AdS/CFT have been applied to nuclear physics but nothing sensational have been discovered. AdS/CFT have been tried also to explain the finding that what was expected to be QCD plasma behaves very differently. The first findings came from RHIC for heavy ion collisions and LHC has found that the strange effects appear already for proton heavy ion collisions. Essentially a deviation from QCD predictions is in question and in the regime where QCD should be a good description. AdS/CFT has not been a success. AdS/CFT is now applied also to condensed matter physics. At least hitherto no dramatic successes have been reported.

This leads to ask whether sloppy thinking should be blamed again. AdS/CFT is mathematically rather sound and well-tested but is the notion of conformal invariance behind it really the one that applies to real world physics?

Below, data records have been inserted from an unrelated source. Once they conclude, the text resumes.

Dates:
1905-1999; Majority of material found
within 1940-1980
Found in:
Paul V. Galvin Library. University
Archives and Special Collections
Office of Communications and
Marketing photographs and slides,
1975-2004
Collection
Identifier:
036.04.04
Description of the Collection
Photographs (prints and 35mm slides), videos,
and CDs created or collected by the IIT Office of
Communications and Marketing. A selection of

1. In TGD framework the ordinary conformal invariance is generalized so that it becomes 4-D one: of course, the ordinary finite-dimensional conformal group in M4 is not in question. The basic observation is that light-like 3-surfaces are metrically 2-dimensional and that this leads to a generalization of conformal transformations. One can locally express light-like 3-surfaces as X2× R and what happens is that the conformal transformations of X2 are localized with respect to the light-like coordinate of R. Light-like orbits of partonic 2-surfaces carrying elementary particle quantum numbers would have this extended conformal invariance.

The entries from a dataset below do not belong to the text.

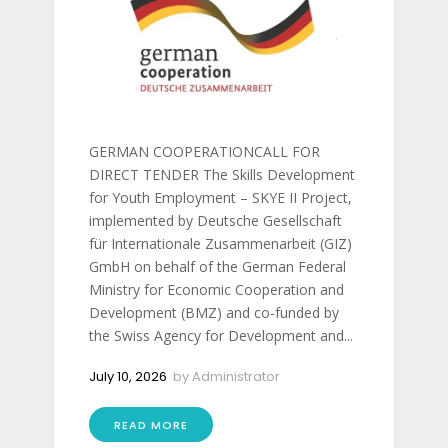
GERMAN COOPERATIONCALL FOR
DIRECT TENDER The Skills Development
for Youth Employment – SKYE II Project,
implemented by Deutsche Gesellschaft
für Internationale Zusammenarbeit (GIZ)
GmbH on behalf of the German Federal
Ministry for Economic Cooperation and
Development (BMZ) and co-funded by
the Swiss Agency for Development and...
July 10, 2026
by
Administrator
READ MORE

2. This is not all. In zero energy ontology (ZEO) the diamond like intersections of future and past directed light-cones - causal diamonds (CDs) are the basic objects. The space-time surfaces having 3-D ends at the boundaries of CD are the basic dynamical units. The boundaries of CD are pieces of δ M4+/-× CP2. The boundary δ M4+/- = S2×R+ is light-like 3-surface and thus allows a huge extension of conformal symmetries: with complex coordinate of S2 and light-like radial coordinate playing the roles of complex coordinate for ordinary conformal symmetry.

Besides this there is a further analog of conformal symmetry. The symplectic transformations of δ M4+/-× CP2 can be regarded as symplectic transformations of S2× CP2 localized with respect to the light-like coordinate of R+ defining the analog of the complex coordinate z. In TGD Universe a gigantic extension of the conformal symmetry of superstring models experiences applies.

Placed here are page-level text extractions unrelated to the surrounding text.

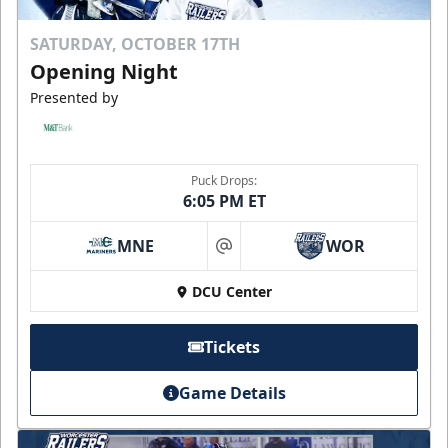
SATURDAY, OCTOBER 17TH
Opening Night
Presented by
Puck Drops:
6:05 PM ET
MNE
WOR
at
DCU Center
Tickets
Game Details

3. Even these extended symmetries extend to a multi-local (loci correspond to partonic 2-surfaces at boundaries of CD) Yangian variant. Yangian symmetry is very closely related to quantum groups studied for decades but again without serious consideration of the question "Why quantum groups?". The hazy belief has been that they somehow emerge at Planck length scale, which itself is a hazy notion based solely on dimensional analysis and involving Planck constant and Newton's constant characterizing macroscopic gravitation.

In TGD framework hyper-finite factors of type II1 emerge naturally at the level of WCW since fermionic Fock space provides a canonical representation for them and their inclusions provide an elegant description for finite measurement resolution: the included algebra generates states which are not experimentally distinguishable from the original state.

4. Against this it is astonishing that AdS/CFT duality has very simple generalization in TGD framework and emerge from a generalization of General Coordinate Invariance (GCI) implying holography. Strong form of GCI postulates that either the space-like 3-surfaces at the ends of causal diamonds or the light-like orbits of partonic 2-surfaces can be taken as 3-surfaces defining the WCW: this is just gauge fixing for general coordinate invariance. If this is true then partonic 2-surfaces and their 4-D tangent space data at the boundaries of CD must code for physics. One would have strong form of holography. This might be too much to require: string world sheets carrying induced spinor fields are present and it might be that they cannot be reduced to data at partonic 2-surfaces.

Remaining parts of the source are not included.